*** Opening of Provided information ***

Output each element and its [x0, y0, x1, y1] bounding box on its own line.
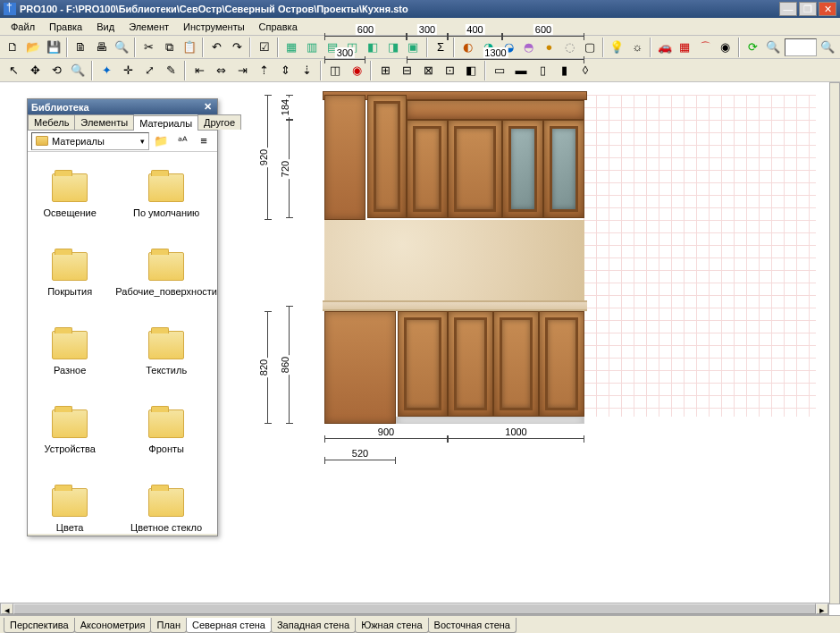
folder-icon: [52, 252, 88, 281]
save-icon[interactable]: 💾: [44, 38, 63, 57]
scroll-left-icon[interactable]: ◂: [1, 603, 13, 614]
preview-icon[interactable]: 🔍: [112, 38, 130, 57]
tab-perspective[interactable]: Перспектива: [4, 618, 75, 633]
tab-materials[interactable]: Материалы: [133, 115, 198, 131]
dim-184: 184: [280, 97, 290, 117]
library-path-combo[interactable]: Материалы ▾: [31, 132, 149, 150]
up-folder-icon[interactable]: 📁: [151, 131, 171, 151]
doc-icon[interactable]: 🗎: [71, 38, 90, 57]
upper-narrow: [367, 95, 407, 218]
tab-elements[interactable]: Элементы: [74, 114, 134, 130]
menu-edit[interactable]: Правка: [42, 20, 89, 34]
library-item[interactable]: Фронты: [115, 395, 217, 468]
base-door-3: [493, 311, 539, 417]
library-item-label: Текстиль: [146, 365, 187, 376]
upper-filler: [407, 100, 584, 120]
library-item-label: Цветное стекло: [130, 522, 202, 533]
app-icon: [4, 3, 16, 15]
library-item[interactable]: Разное: [28, 316, 112, 390]
folder-icon: [148, 409, 184, 438]
menu-element[interactable]: Элемент: [122, 20, 176, 34]
dim-720: 720: [280, 159, 290, 179]
library-title: Библиотека: [31, 102, 89, 113]
folder-icon: [52, 173, 88, 202]
library-item[interactable]: Текстиль: [115, 316, 217, 390]
sort-icon[interactable]: ᵃᴬ: [172, 131, 192, 151]
snap3-icon[interactable]: ⤢: [139, 61, 159, 80]
base-tall: [324, 311, 396, 424]
menu-view[interactable]: Вид: [89, 20, 122, 34]
upper-door-2: [448, 120, 502, 218]
dim-300b: 300: [335, 47, 355, 58]
upper-glass-1: [502, 120, 543, 218]
move-icon[interactable]: ✥: [25, 61, 45, 80]
dim-900: 900: [376, 426, 396, 437]
backsplash: [324, 220, 584, 302]
dim-1000: 1000: [503, 426, 528, 437]
snap2-icon[interactable]: ✛: [118, 61, 138, 80]
open-icon[interactable]: 📂: [24, 38, 43, 57]
list-icon[interactable]: ≡: [194, 131, 214, 151]
library-path: Материалы: [52, 136, 105, 147]
library-item-label: По умолчанию: [133, 207, 199, 218]
library-item-label: Цвета: [56, 522, 84, 533]
dim-1300: 1300: [483, 47, 508, 58]
upper-glass-2: [543, 120, 584, 218]
folder-icon: [52, 331, 88, 359]
folder-icon: [36, 136, 48, 146]
library-item[interactable]: Освещение: [28, 159, 112, 232]
library-item[interactable]: Цветное стекло: [115, 474, 217, 534]
print-icon[interactable]: 🖶: [92, 38, 111, 57]
library-item[interactable]: По умолчанию: [115, 159, 217, 232]
zoom2-icon[interactable]: 🔍: [68, 61, 88, 80]
upper-tall: [324, 95, 365, 220]
folder-icon: [148, 331, 184, 359]
library-item[interactable]: Покрытия: [28, 238, 112, 311]
folder-icon: [148, 488, 184, 517]
view-tabs: Перспектива Аксонометрия План Северная с…: [0, 615, 840, 633]
library-title-bar[interactable]: Библиотека ✕: [28, 99, 217, 114]
undo-icon[interactable]: ↶: [207, 38, 226, 57]
tab-south[interactable]: Южная стена: [355, 618, 428, 633]
tab-north[interactable]: Северная стена: [186, 618, 272, 633]
library-item-label: Устройства: [44, 443, 96, 454]
library-item[interactable]: Цвета: [28, 474, 112, 534]
copy-icon[interactable]: ⧉: [160, 38, 179, 57]
library-panel: Библиотека ✕ Мебель Элементы Материалы Д…: [27, 98, 218, 536]
library-close-icon[interactable]: ✕: [201, 101, 214, 114]
dim-520: 520: [350, 448, 370, 459]
chevron-down-icon: ▾: [140, 137, 145, 146]
library-item[interactable]: Устройства: [28, 395, 112, 468]
vertical-scrollbar[interactable]: [829, 82, 840, 604]
draw-icon[interactable]: ✎: [161, 61, 181, 80]
new-icon[interactable]: 🗋: [4, 38, 22, 57]
dim-920: 920: [258, 148, 269, 167]
menu-file[interactable]: Файл: [4, 20, 42, 34]
rotate-icon[interactable]: ⟲: [46, 61, 66, 80]
scroll-right-icon[interactable]: ▸: [816, 603, 828, 614]
base-door-4: [539, 311, 584, 417]
tab-furniture[interactable]: Мебель: [28, 114, 75, 130]
grid-background: [584, 95, 816, 417]
canvas[interactable]: 600 300 400 600 300 1300 184 720 920 860…: [228, 0, 829, 622]
tab-axonometry[interactable]: Аксонометрия: [74, 618, 152, 633]
dim-300a: 300: [417, 24, 437, 35]
base-door-2: [448, 311, 493, 417]
align1-icon[interactable]: ⇤: [189, 61, 209, 80]
cut-icon[interactable]: ✂: [139, 38, 158, 57]
countertop: [323, 300, 587, 311]
tab-east[interactable]: Восточная стена: [428, 618, 517, 633]
library-item-label: Рабочие_поверхности: [115, 286, 217, 297]
folder-icon: [148, 173, 184, 202]
paste-icon[interactable]: 📋: [180, 38, 198, 57]
tab-west[interactable]: Западная стена: [271, 618, 356, 633]
horizontal-scrollbar[interactable]: ◂ ▸: [0, 603, 829, 615]
dim-600a: 600: [356, 24, 375, 35]
dim-400: 400: [465, 24, 484, 35]
tab-plan[interactable]: План: [150, 618, 187, 633]
select-icon[interactable]: ↖: [4, 61, 23, 80]
snap1-icon[interactable]: ✦: [97, 61, 116, 80]
upper-door-1: [407, 120, 448, 218]
library-item[interactable]: Рабочие_поверхности: [115, 238, 217, 311]
library-item-label: Фронты: [148, 443, 184, 454]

*** Close of Provided information ***

Return every line from the entries above that contains the word "Устройства".

library-item-label: Устройства: [44, 443, 96, 454]
library-item[interactable]: Устройства: [28, 395, 112, 468]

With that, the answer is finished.